Eiseressen tot cassatie zullen hierna ook worden aangeduid als [eiseres 1] en Girosolar, verweerster ook als Stroomwerk.
1. Het geding in feitelijke instanties
Voor het verloop van het geding in feitelijke instanties verwijst de Hoge Raad naar de navolgende stukken:
a. de vonnissen in de zaak 102445/HA ZA 04-1449 van de rechtbank Zwolle-Lelystad van 30 maart 2005, 20 juli 2005 en 11 januari 2006,
b. de arresten in de zaak 104.002.248 (rolnummer 2006/558) van het gerechtshof te Arnhem van 31 juli 2007 en 13 mei 2008.

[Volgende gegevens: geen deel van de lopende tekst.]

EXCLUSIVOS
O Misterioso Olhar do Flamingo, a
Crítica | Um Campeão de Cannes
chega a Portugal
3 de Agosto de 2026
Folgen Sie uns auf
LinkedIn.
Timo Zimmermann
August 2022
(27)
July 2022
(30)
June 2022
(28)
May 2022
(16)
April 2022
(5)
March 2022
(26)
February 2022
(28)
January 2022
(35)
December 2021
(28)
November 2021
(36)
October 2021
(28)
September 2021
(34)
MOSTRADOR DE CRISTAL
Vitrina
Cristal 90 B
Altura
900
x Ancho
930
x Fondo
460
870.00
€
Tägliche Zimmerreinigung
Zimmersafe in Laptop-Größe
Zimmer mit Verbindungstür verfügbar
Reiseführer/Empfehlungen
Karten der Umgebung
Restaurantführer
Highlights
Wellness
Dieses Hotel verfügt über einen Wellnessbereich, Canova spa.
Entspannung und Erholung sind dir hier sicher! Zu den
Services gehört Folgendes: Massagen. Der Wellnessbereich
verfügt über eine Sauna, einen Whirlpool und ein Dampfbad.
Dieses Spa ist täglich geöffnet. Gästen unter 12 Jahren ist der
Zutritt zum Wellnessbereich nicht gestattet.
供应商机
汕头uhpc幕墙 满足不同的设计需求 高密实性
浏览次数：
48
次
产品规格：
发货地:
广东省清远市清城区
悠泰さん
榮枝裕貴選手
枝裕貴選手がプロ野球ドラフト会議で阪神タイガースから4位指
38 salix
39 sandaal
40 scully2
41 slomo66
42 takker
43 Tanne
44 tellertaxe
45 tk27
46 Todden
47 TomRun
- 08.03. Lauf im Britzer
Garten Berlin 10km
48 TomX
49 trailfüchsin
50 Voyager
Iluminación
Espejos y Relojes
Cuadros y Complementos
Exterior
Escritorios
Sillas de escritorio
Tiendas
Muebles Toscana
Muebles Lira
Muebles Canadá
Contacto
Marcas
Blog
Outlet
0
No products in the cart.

Het eindarrest van het hof is aan dit arrest gehecht.
2. Het geding in cassatie
Tegen het eindarrest van het hof hebben [eiseres 1] en Girosolar beroep in cassatie ingesteld. De cassatiedagvaarding is aan dit arrest gehecht en maakt daarvan deel uit.
Stroomwerk heeft geconcludeerd tot verwerping van het beroep.
De zaak is voor partijen toegelicht door hun advocaten en voor Stroomwerk mede door mr. L. Kelkensberg, advocaat bij de Hoge Raad.
De conclusie van de Advocaat-Generaal J. Wuisman strekt tot verwerping van het cassatieberoep.
3. Beoordeling van de middelen
De in de middelen aangevoerde klachten kunnen niet tot cassatie leiden. Zulks behoeft, gezien art. 81 RO, geen nadere motivering nu de klachten niet nopen tot beantwoording van rechtsvragen in het belang van de rechtseenheid of de rechtsontwikkeling.
4. Beslissing
De Hoge Raad:
verwerpt het beroep;
veroordeelt [eiseres 1] en Girasolar in de kosten van het geding in cassatie, tot op deze uitspraak aan de zijde van Stroomwerk begroot op € 6.052,34 aan verschotten en € 2.200,-- voor salaris.
Dit arrest is gewezen door de raadsheren A.M.J. van Buchem-Spapens, als voorzitter, J.C. van Oven en W.A.M. van Schendel, en in het openbaar uitgesproken door de raadsheer E.J. Numann op 21 mei 2010.